Georgia has been way too lax with it's border policies anyway since .... forever.

I think some serious assistance in that area and state security service would be very appreciated and beneficial also for the US. Particularily when it comes to fighting terrorism.



> მე ქართულ ენას ვსწავლობ. პატარა ვლაფარაკობ, მაგრამ ცუდად.



Yes. Not bad at all actualy. Are you deployed / planning to deploy there ? heard exercise Agile Spirit is around the corner.


----------



## AWP (May 18, 2019)

R.Caerbannog said:


> On top of what you said, what about killing off Iran's political/religious elite and their families? It's kinda hard to derkha derkha and lead an islamic revolution when your holy figureheads and their families are atomized in their palaces.





Marauder06 said:


> Martyrdom is very powerful, especially in that culture.  I'd rather leave them in place and have to lead their country out of this mess.  If we start whacking their leaders, even more-radical peeps will probably take their place, and the populace could be motivated to fight longer, and harder, out of vengeance.



If the change is internal, the people will take care of the elite and their families. No hand wringing, just body stackin'. We can help create those conditions doing just what Mara said: kill off the government's ability to project power and that allows the common man a chance at success.

Our SEAD/DEAD campaign with -22's and -35's would obilterate their air defenses and that's before we talk about standoff capabilities in the B-52's, B-2's, and our Navy in the Arabian Gulf. The UAE has arguably the best F-16's flying and the Saudi F-15's aren't shabby. Qatar is trash and I wouldn't consider them as part of any strategy. 72 hours and Iran's air defenses are sooty craters and smears in the desert. Local AAA/ SAM's would get eaten alive by SDB's and our Air Force has a LOT of experience deploying those against ISIS.

If we stay off the ground, our exposure is minimal.


----------



## amlove21 (May 18, 2019)

@AWP hit on this but I’d like to highlight- Iran isn’t a new and special threat. We have done this before, learned from AAR and gotten better. These last 17 years, we have learned and gotten more lethal, at least as far as DEAD/SEAD is concerned. Styles make fights- their style matches up poorly against our strengths.

I have no desire to get into this fight; but it’s Iran’s first fight with our tactics. It’s not our first fight against an enemy like Iran’s tactics will most likely be.


----------



## Brill (May 19, 2019)

AWP said:


> If the change is internal, the people will take care of the elite and their families. No hand wringing, just body stackin'. We can help create those conditions doing just what Mara said: kill off the government's ability to project power and that allows the common man a chance at success.
> 
> Our SEAD/DEAD campaign with -22's and -35's would obilterate their air defenses and that's before we talk about standoff capabilities in the B-52's, B-2's, and our Navy in the Arabian Gulf.

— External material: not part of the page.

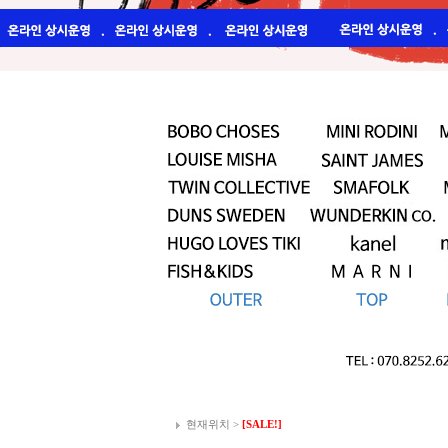
현재위치 >
[SALE!]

The UAE has arguably the best F-16's flying and the Saudi F-15's aren't shabby. Qatar is trash and I wouldn't consider them as part of any strategy. 72 hours and Iran's air defenses are sooty craters and smears in the desert. Local AAA/ SAM's would get eaten alive by SDB's and our Air Force has a LOT of experience deploying those against ISIS.
> 
> If we stay off the ground, our exposure is minimal.



You’re in a much better position than I, hence the question.

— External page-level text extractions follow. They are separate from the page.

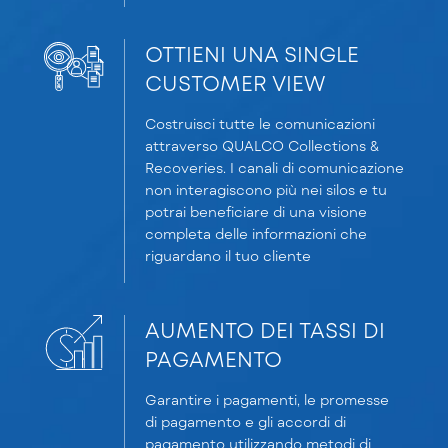
OTTIENI UNA SINGLE
CUSTOMER VIEW
Costruisci tutte le comunicazioni
attraverso QUALCO Collections &
Recoveries. I canali di comunicazione
non interagiscono più nei silos e tu
potrai beneficiare di una visione
completa delle informazioni che
riguardano il tuo cliente
AUMENTO DEI TASSI DI
PAGAMENTO
Garantire i pagamenti, le promesse
di pagamento e gli accordi di
pagamento utilizzando metodi di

What about their S-300s? TOMBSTONE ain’t no joke although the IAF appears to be able to defeat it...better than the that IL-20 crew.


----------



## AWP (May 19, 2019)

lindy said:


> You’re in a much better position than I, hence the question.
> 
> What about their S-300s? TOMBSTONE ain’t no joke although the IAF appears to be able to defeat it...better than the that IL-20 crew.



Modern Russian stuff is good, but they've also painted our a/c with their RF.  I don't see our AF sitting around and ignoring the threat and a counter. -35 pilots walk around with a "Wild Weasel/ YGBSM" patch...I can't envision them without a means to defeat modern Russian SAMs.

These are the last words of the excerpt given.